Collin's been a movie critic since 2009. In real life he works in marketing and is also a novelist ("Good Riddance" published in Oct 2015).
Playing like a harmless mash-up of Drag Me To Hell and Happy Death Day (with a little Scream thrown in for fun), writer-director Justin Dec’s feature debut Countdown is a fun, horror-lite movie that succeeds despite relying too much on tired genre tropes and jump scares. And though it takes its time in finding its way, once it gets there, the film does just enough to get your pulse elevated and earn a contented nod. Possibly a fist pump.
The premise is the latest in the growing line of “why did it take so long for this to become a movie?” tween-friendly flicks. Less than a year after one super-trendy concept became the moderately successful Escape Room, Countdown keeps it going, aimed squarely at providing moderate scares for the adolescent crowd. This go-round, it’s your phone that can kill you—specifically an app (and, yes, it’s a real thing) that uses what can only be a highly-advanced, super-scientific set of algorithms and formulas to determine how much longer you will be alive, down to the second.
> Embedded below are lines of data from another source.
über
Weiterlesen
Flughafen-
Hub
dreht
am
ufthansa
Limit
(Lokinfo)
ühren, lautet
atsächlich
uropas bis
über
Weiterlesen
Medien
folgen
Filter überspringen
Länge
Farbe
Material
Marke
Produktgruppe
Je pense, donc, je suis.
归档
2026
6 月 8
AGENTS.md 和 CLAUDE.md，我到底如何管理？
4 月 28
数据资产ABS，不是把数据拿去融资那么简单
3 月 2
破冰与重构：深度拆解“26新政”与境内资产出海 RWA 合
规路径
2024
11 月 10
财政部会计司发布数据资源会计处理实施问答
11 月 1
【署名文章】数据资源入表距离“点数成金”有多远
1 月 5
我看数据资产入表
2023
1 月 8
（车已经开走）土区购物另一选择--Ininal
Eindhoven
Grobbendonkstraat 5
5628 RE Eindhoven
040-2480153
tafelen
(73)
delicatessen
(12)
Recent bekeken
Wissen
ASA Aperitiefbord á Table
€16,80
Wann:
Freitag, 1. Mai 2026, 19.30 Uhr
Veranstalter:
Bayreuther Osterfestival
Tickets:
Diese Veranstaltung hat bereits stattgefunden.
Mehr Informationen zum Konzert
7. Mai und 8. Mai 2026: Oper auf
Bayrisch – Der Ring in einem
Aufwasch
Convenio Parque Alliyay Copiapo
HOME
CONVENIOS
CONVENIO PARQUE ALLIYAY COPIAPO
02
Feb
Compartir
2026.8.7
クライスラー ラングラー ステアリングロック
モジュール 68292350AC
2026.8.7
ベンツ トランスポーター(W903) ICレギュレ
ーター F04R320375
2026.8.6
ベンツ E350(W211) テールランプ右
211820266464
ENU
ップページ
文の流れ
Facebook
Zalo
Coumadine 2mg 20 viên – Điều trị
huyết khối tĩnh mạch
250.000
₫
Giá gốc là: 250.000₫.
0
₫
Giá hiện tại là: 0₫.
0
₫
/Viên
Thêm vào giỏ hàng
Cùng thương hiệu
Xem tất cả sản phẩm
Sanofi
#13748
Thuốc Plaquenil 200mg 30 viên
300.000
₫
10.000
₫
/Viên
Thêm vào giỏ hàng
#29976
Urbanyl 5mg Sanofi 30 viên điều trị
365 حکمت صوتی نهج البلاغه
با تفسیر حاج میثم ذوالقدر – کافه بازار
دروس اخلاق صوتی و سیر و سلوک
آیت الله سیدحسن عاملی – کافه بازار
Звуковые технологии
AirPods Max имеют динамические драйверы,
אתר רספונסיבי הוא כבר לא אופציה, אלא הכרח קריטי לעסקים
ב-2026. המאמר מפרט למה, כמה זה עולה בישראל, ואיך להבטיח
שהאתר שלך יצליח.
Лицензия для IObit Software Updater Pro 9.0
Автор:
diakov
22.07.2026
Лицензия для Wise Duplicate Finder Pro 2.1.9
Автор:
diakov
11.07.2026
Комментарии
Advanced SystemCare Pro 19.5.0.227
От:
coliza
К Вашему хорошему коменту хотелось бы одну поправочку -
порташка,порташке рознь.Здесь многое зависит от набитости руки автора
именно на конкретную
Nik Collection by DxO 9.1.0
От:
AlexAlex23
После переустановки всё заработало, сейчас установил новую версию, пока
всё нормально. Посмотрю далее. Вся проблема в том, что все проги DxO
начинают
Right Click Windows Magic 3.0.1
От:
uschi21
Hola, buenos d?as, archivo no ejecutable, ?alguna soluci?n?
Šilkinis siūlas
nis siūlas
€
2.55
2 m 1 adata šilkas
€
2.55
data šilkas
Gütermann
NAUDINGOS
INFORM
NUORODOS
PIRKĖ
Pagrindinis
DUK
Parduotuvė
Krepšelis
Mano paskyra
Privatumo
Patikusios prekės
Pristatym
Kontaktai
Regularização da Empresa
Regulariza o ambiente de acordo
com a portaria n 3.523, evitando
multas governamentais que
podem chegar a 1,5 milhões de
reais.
The film begins with a group of high school kids who all install the app on their phone as a lark, and it’s indeed all fun and games until Courtney (Anne Winters) discovers that she will be dying in a scant three hours. Sure enough (spoiler, but not a spoiler), the app is right, and, after being whacked by an unseen supernatural baddie, she takes her last breath as the countdown expires.
The next day at the local hospital, nurse Quinn Harris (an excellent Elizabeth Lail) is chatting with her colleagues about the very same app, and sure enough, they get sucked in, too. Initially, Quinn laughs off the idea that she has only three days to live, but when Courtney’s boyfriend (who drunk-drove himself into a tree the same night his girlfriend was killed) dies exactly when the app said he would, too, she gets a little freaked out. A trip to the local smartphone repair shop proves fruitless, but at least Quinn runs into Matt (Jordan Calloway), who’s in the same boat, and the two pair up to try to break the curse.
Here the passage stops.